Rupa Shenoy (see also above) has another story, this on the paucity of Latino models around here. “Although Minnesota has long been home to the headquarters of big companies and the Twin Cities has a flourishing advertising production industry, modeling and casting companies have hit a hurdle. They say it’s very hard to find Hispanic models. That’s causing them to lose business. [Paola] Cardenas said she’s one of only four professional Latina models in the Twin Cities. From 2000 to 2010, Minnesota’s Hispanic population grew by 74 percent to more than 250,000, according to the U. S. Census Bureau. … From 2000 to 2010, Minnesota’s Hispanic population grew by 74 percent to more than 250,000, according to the U. S. Census Bureau. In 2011 nearly 5 percent of Minnesota’s 5.3 million residents were Hispanic. The growing Latino population in the United States has an annual buying power of more than $1 trillion.”

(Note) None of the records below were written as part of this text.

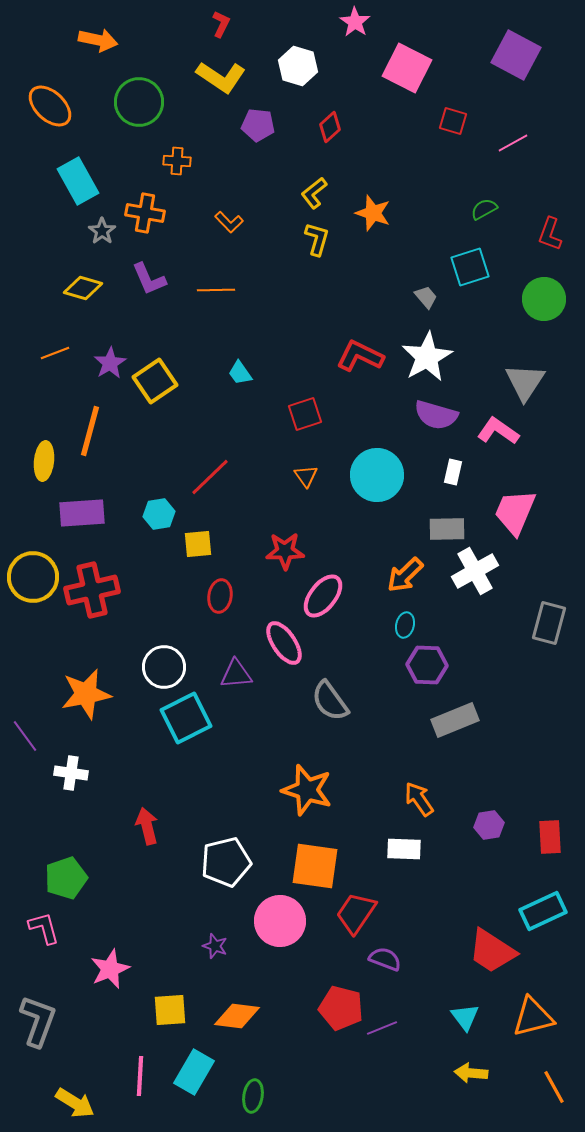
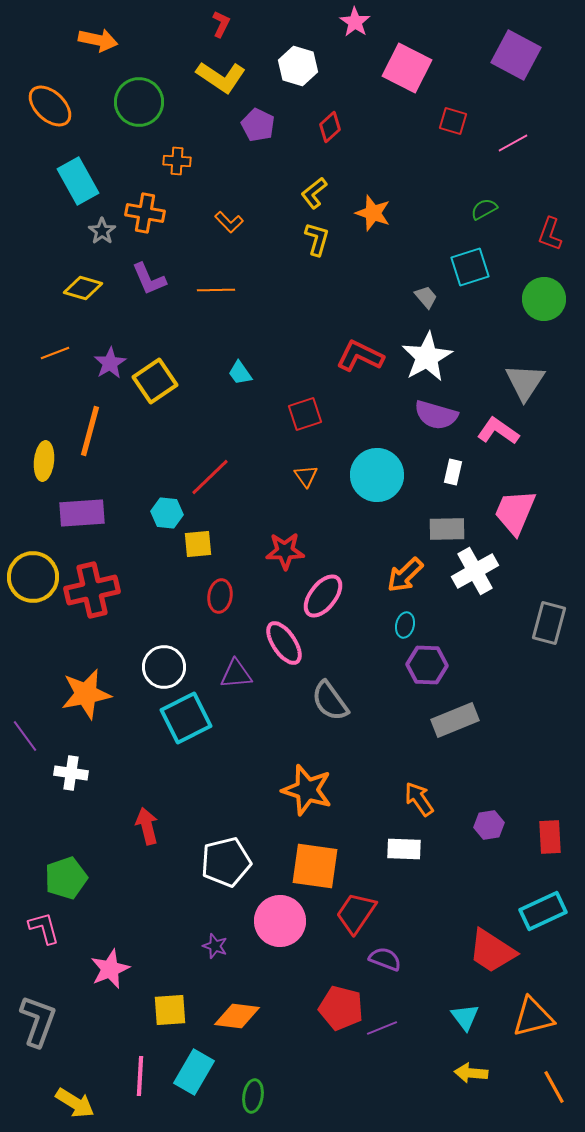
purple pentagon at (258, 125): rotated 20 degrees clockwise
cyan hexagon at (159, 514): moved 8 px right, 1 px up; rotated 16 degrees clockwise
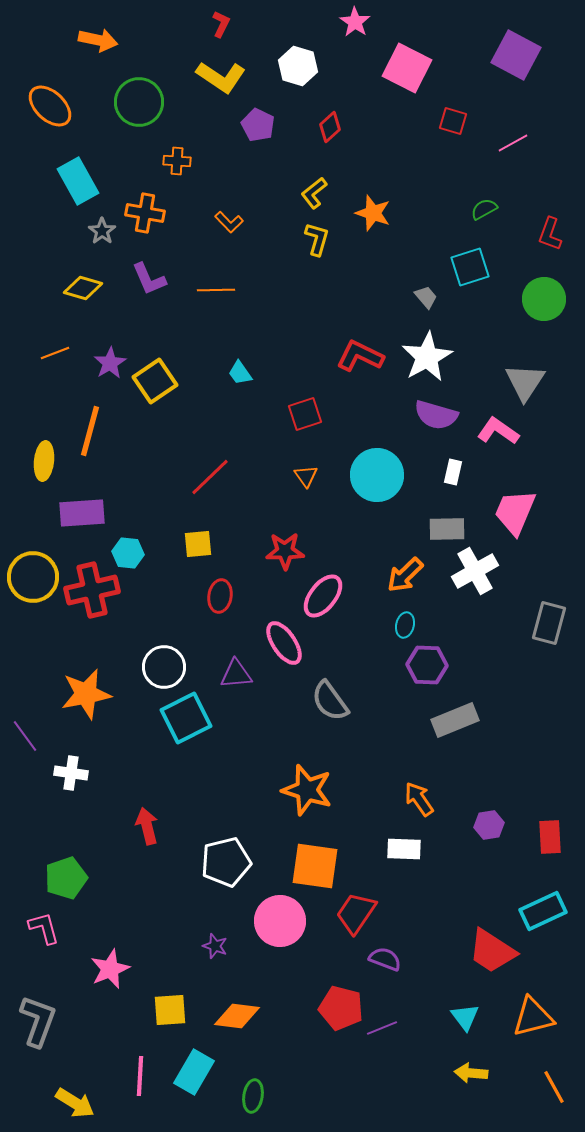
cyan hexagon at (167, 513): moved 39 px left, 40 px down
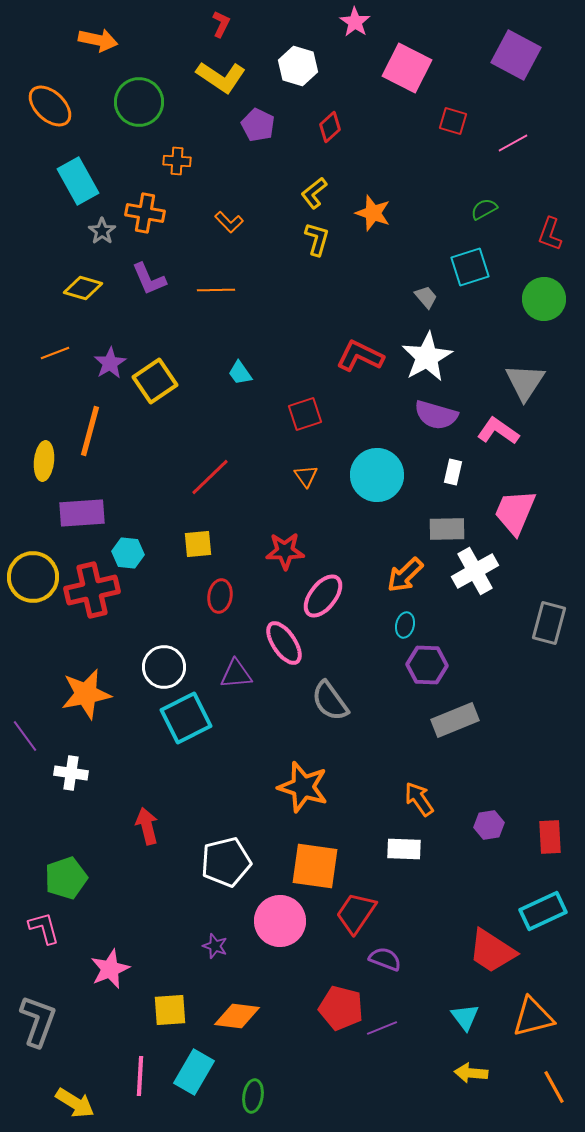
orange star at (307, 790): moved 4 px left, 3 px up
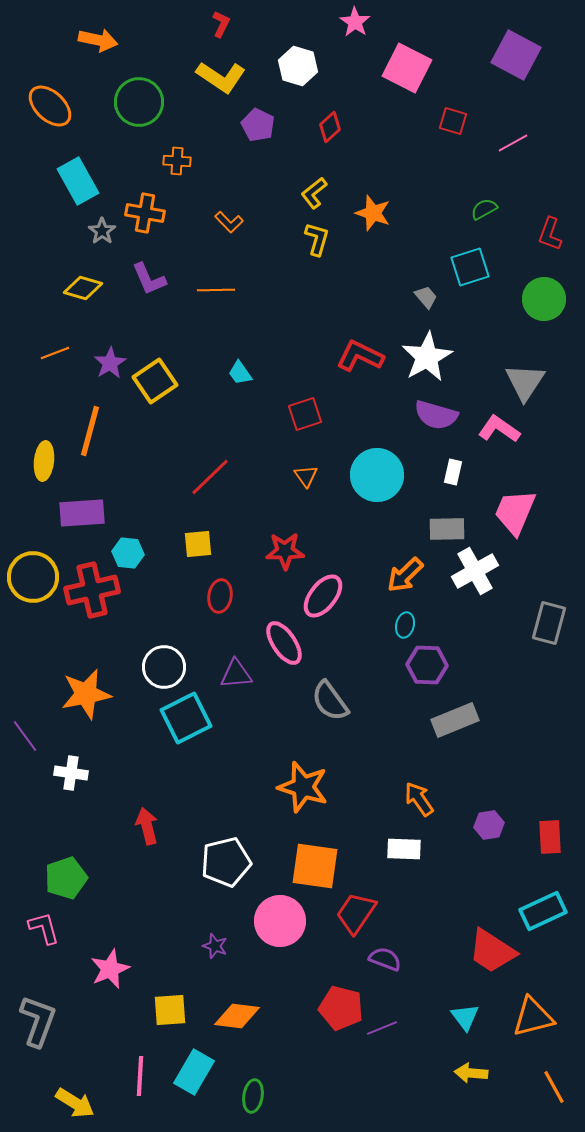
pink L-shape at (498, 431): moved 1 px right, 2 px up
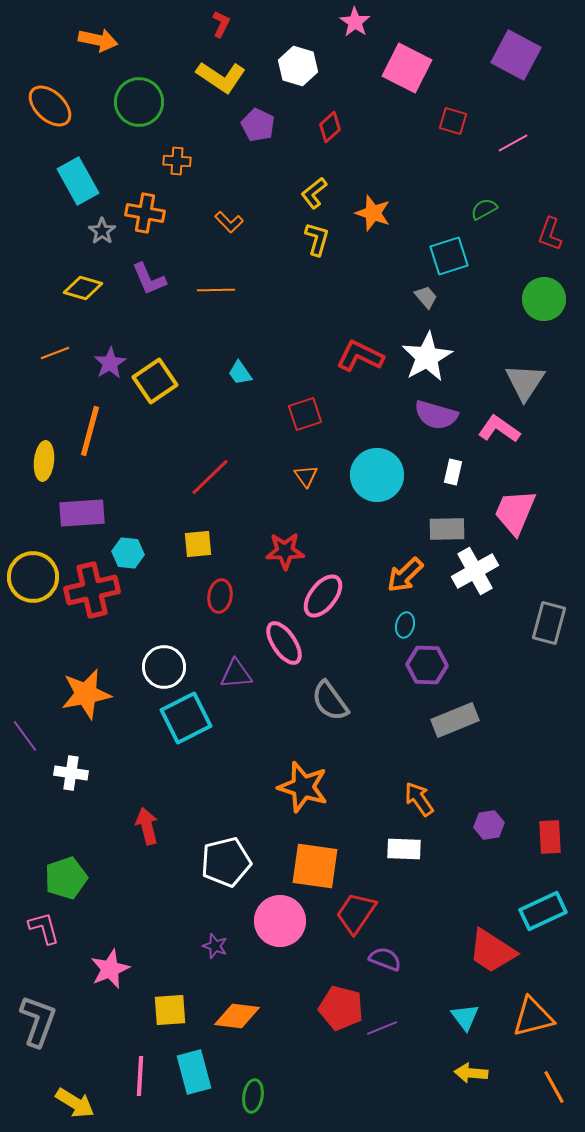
cyan square at (470, 267): moved 21 px left, 11 px up
cyan rectangle at (194, 1072): rotated 45 degrees counterclockwise
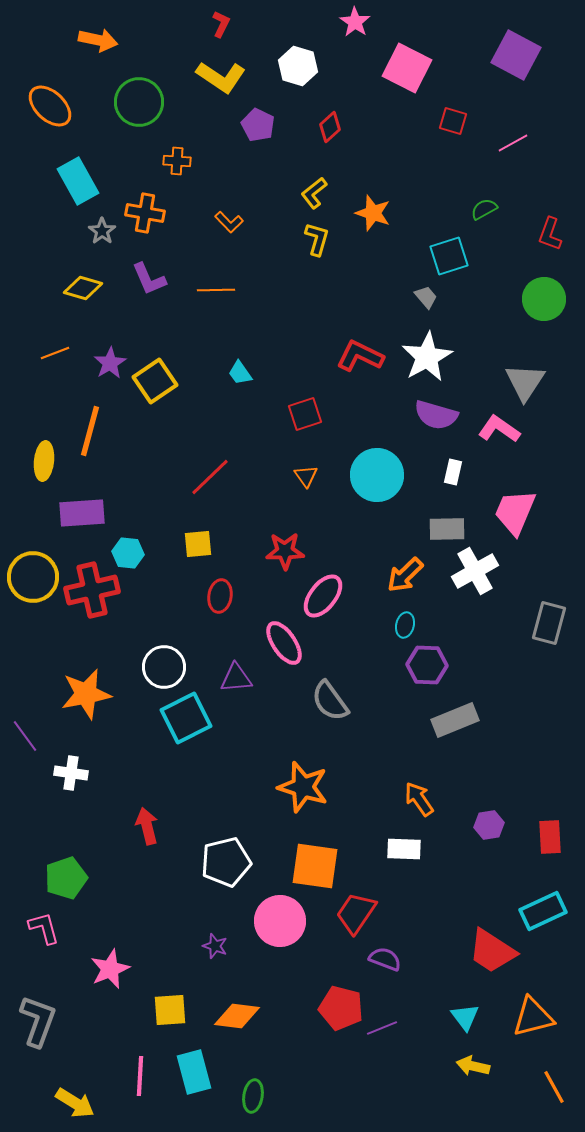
purple triangle at (236, 674): moved 4 px down
yellow arrow at (471, 1073): moved 2 px right, 7 px up; rotated 8 degrees clockwise
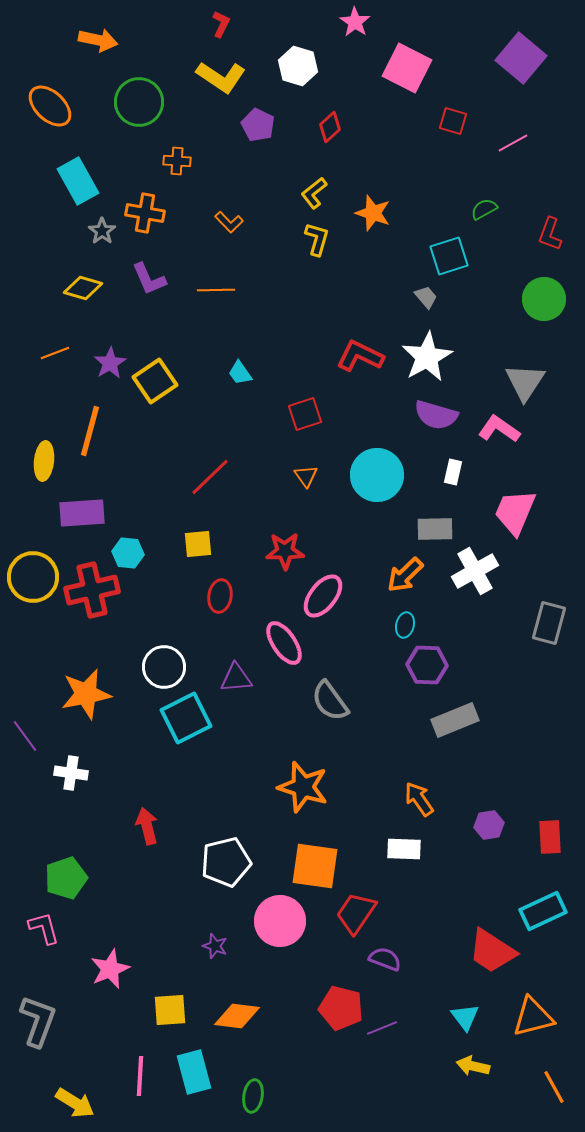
purple square at (516, 55): moved 5 px right, 3 px down; rotated 12 degrees clockwise
gray rectangle at (447, 529): moved 12 px left
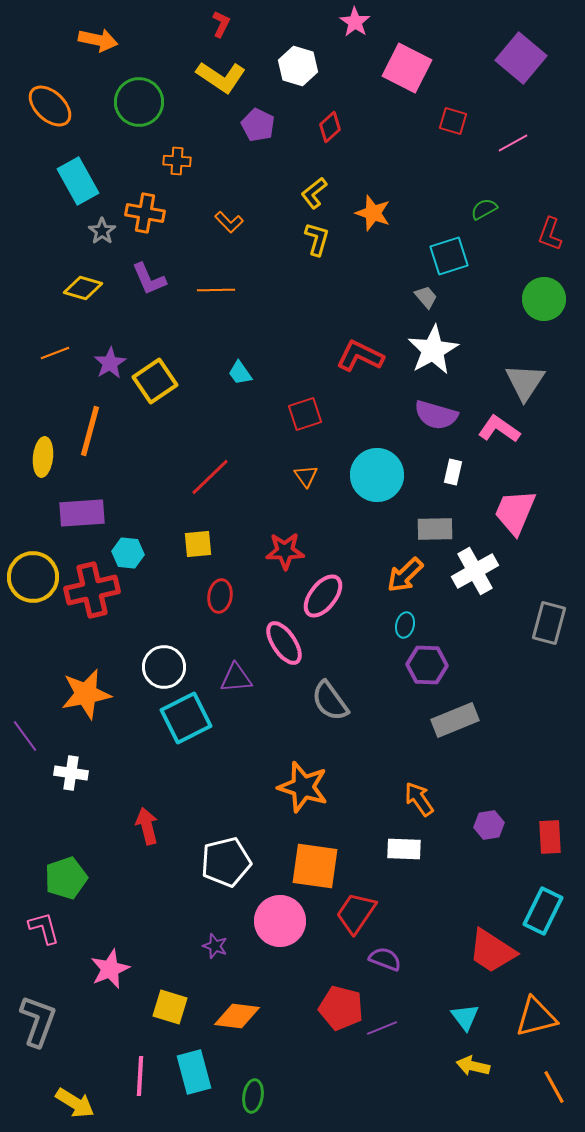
white star at (427, 357): moved 6 px right, 7 px up
yellow ellipse at (44, 461): moved 1 px left, 4 px up
cyan rectangle at (543, 911): rotated 39 degrees counterclockwise
yellow square at (170, 1010): moved 3 px up; rotated 21 degrees clockwise
orange triangle at (533, 1017): moved 3 px right
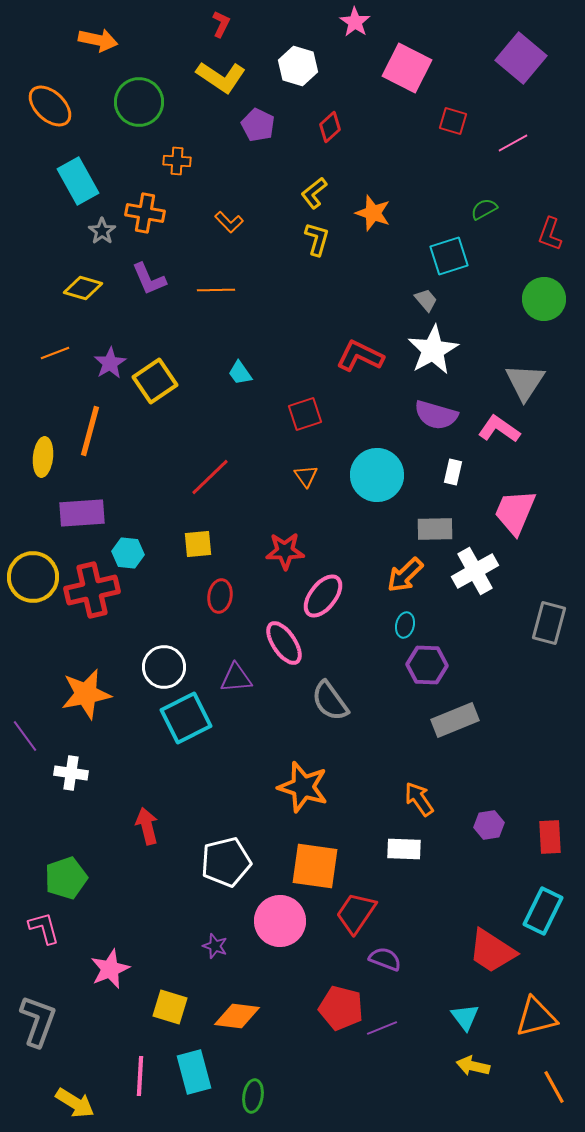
gray trapezoid at (426, 297): moved 3 px down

A 21st century act of lover’s revenge will cost you … a year in jail. Richard Chin of the PiPress writes: “Posting nude photos of an ex-girlfriend can land you in jail for a year, if the St. Paul city attorney has her way. A 19-year-old St. Paul man became the second person charged this year with criminal defamation, a gross misdemeanor, after he posted nude photographs of his ex-girlfriend accompanied by a ‘lewd comment’ on a photo-sharing website, according to a criminal complaint filed in Ramsey County District Court. Dylan Richard Henry Bendix posted six photographs of his former girlfriend on Flickr.com on Aug. 30, 2012, according to the complaint. The former girlfriend had sent the photos to him in late 2011 at his request, the complaint said. The rare charge was brought by the St. Paul city attorney’s office. City Attorney Sara Grewing said her office has made a commitment to prosecute defamation cases in domestic situations.”

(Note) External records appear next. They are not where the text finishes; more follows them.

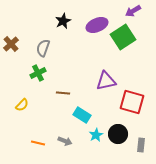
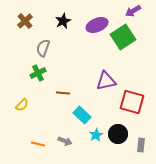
brown cross: moved 14 px right, 23 px up
cyan rectangle: rotated 12 degrees clockwise
orange line: moved 1 px down
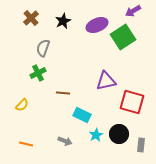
brown cross: moved 6 px right, 3 px up
cyan rectangle: rotated 18 degrees counterclockwise
black circle: moved 1 px right
orange line: moved 12 px left
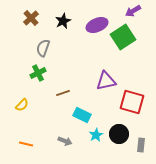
brown line: rotated 24 degrees counterclockwise
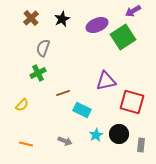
black star: moved 1 px left, 2 px up
cyan rectangle: moved 5 px up
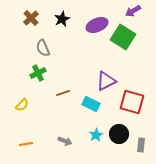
green square: rotated 25 degrees counterclockwise
gray semicircle: rotated 42 degrees counterclockwise
purple triangle: rotated 15 degrees counterclockwise
cyan rectangle: moved 9 px right, 6 px up
orange line: rotated 24 degrees counterclockwise
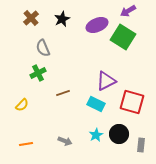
purple arrow: moved 5 px left
cyan rectangle: moved 5 px right
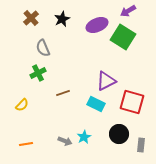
cyan star: moved 12 px left, 2 px down
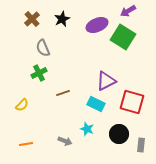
brown cross: moved 1 px right, 1 px down
green cross: moved 1 px right
cyan star: moved 3 px right, 8 px up; rotated 24 degrees counterclockwise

At Bloomberg News, Alex Nussbaum reports: “UnitedHealth Group Inc. has trimmed its plans for selling to the uninsured under President Obama’s health care overhaul, in the latest sign large insurers see little gain from quickly plunging into the new market. The nation’s biggest health insurer will offer plans in about a dozen of the online insurance markets set to open in states on Oct. 1, Chief Executive Stephen Hemsley told investors Thursday at a conference. That’s down from an earlier company estimate of as many as two dozen. The decision reflects the insurer’s concern that the first wave of newly insured customers may be the costliest, Hemsley said during the Sanford C. Bernstein & Co. conference in New York. … The conservatism “has probably been the biggest surprise” as the health law moves toward Jan. 1 when many of its major provisions, including the exchanges, are scheduled to start, Milton Johnson, the chief financial officer at HCA Holdings Inc., the biggest U.S. hospital chain, said in an interview. ‘It’s a new marketplace, a new risk pool, new regulations, and I think many of the payers have decided to just wait and see.’ That may suit investors, who don’t want companies stuck with too many sick customers with uncertain costs, James said.” Adequate health care … it’s all about shareholder value.